3.11.18

Integrating Go-Buffalo with pre-existing apps..


There aren't alot of example of how you would use buffalo (an amazing framework, probably the best one for Golang engineers that want to build a legit web portal to a UI without becoming hardcore javascript developers), with a real existing Application.

 In one of our internal projects, we wanted a really easy to maintain frontend that our backend and kubernetes engineers would actively contribute to, and to do that, in existing to finding buffalo, it became clear the build needed to be dead simple (otherwise, clever programmers just build their own system from scratch).

why frameworks are tricky

Frameworks are tricky because they assume the world revolves around them.  This is true for any web framework - it has to generate alot of stuff (css, JS, html, ...) in order to be functional, and in Go, it has to bundle that stuff into a single binary. 

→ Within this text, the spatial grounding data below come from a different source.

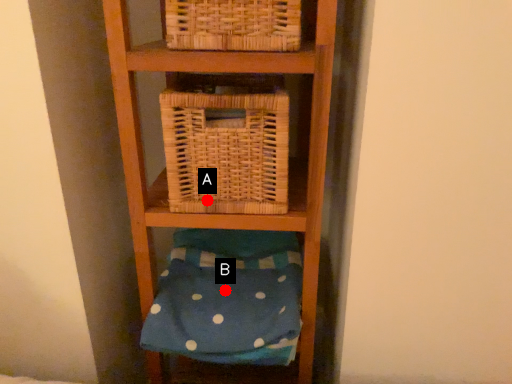 Question: Two points are circled on the image, labeled by A and B beside each circle. Which of the following is the farthest from the observer?

Choices:
 (A) A is further
 (B) B is further

Answer: (B) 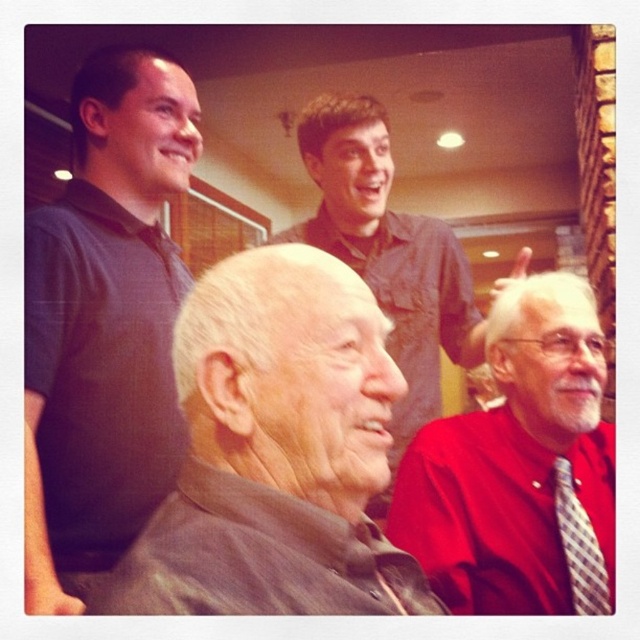 Between brown leather jacket at center and plaid fabric tie at right, which one appears on the left side from the viewer's perspective?

From the viewer's perspective, brown leather jacket at center appears more on the left side.

This screenshot has height=640, width=640. Describe the element at coordinates (275, 452) in the screenshot. I see `brown leather jacket at center` at that location.

Locate an element on the screen. This screenshot has height=640, width=640. brown leather jacket at center is located at coordinates (275, 452).

Locate an element on the screen. The image size is (640, 640). brown leather jacket at center is located at coordinates (275, 452).

From the picture: Does dark gray polo shirt at upper left come in front of red smooth shirt at lower right?

That is True.

Which of these two, dark gray polo shirt at upper left or red smooth shirt at lower right, stands taller?

Standing taller between the two is dark gray polo shirt at upper left.

Is point (134, 259) positioned in front of point (580, 422)?

No, (134, 259) is further to viewer.

Locate an element on the screen. The image size is (640, 640). dark gray polo shirt at upper left is located at coordinates (104, 323). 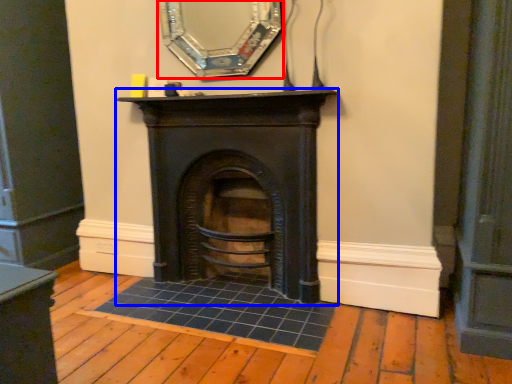 Question: Which of the following is the closest to the observer, mirror (highlighted by a red box) or fireplace (highlighted by a blue box)?

Choices:
 (A) mirror
 (B) fireplace

Answer: (A) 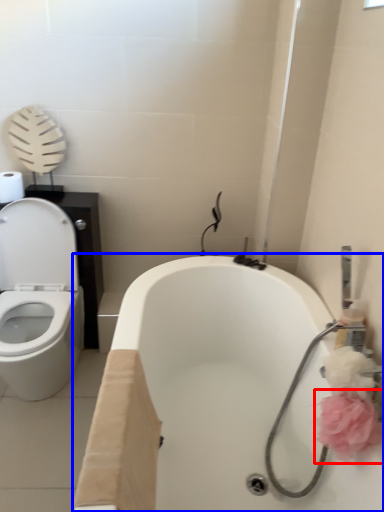 Question: Which object is further to the camera taking this photo, flower (highlighted by a red box) or bath (highlighted by a blue box)?

Choices:
 (A) flower
 (B) bath

Answer: (A) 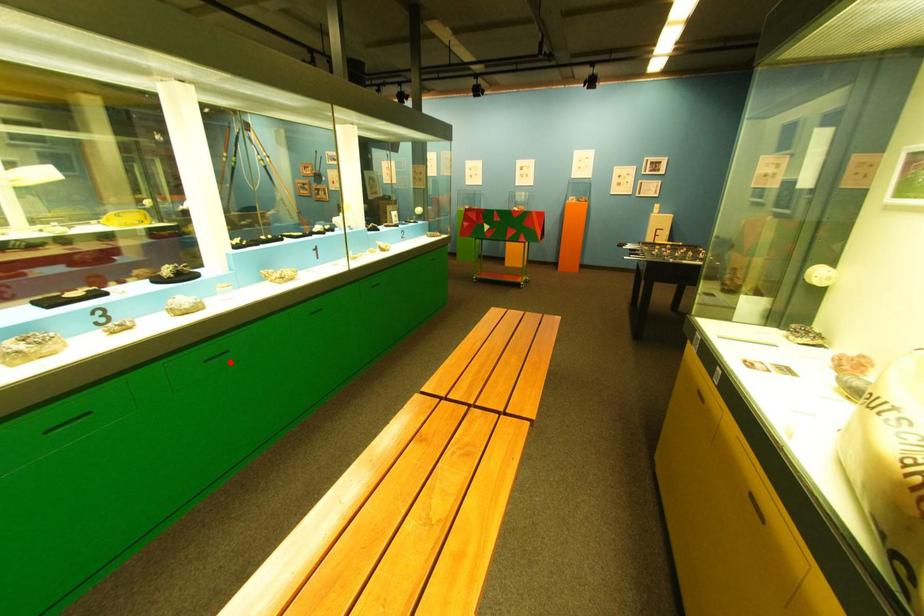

So, go-buffalo bundles all go dependencies (like any other go app) into a binary and ships with its own, internal bundler (similar to the late go-bindata).    Its not a good idea to force your other applications to be developed inside of Go bindata - your backend code is really an independent module that should be runnable in something like mux, gin-gonic, etc... and coupling your backend logic to a large framework that is built for frontend support, can slow down feature velocity and developer agility.

So, our approach:

1) Build your REST API in a pkg/ directory
2) build out your front end stuff in one of your main packages in a cmd/ directory
3) Have a single dockerfile that builds everything, one at a time, and have a simple way to run your REST API (not relying on buffalo) and
4) for your 'real' api and points and middleware, your app code is in pkg, and can be invoked in a variety of different ways.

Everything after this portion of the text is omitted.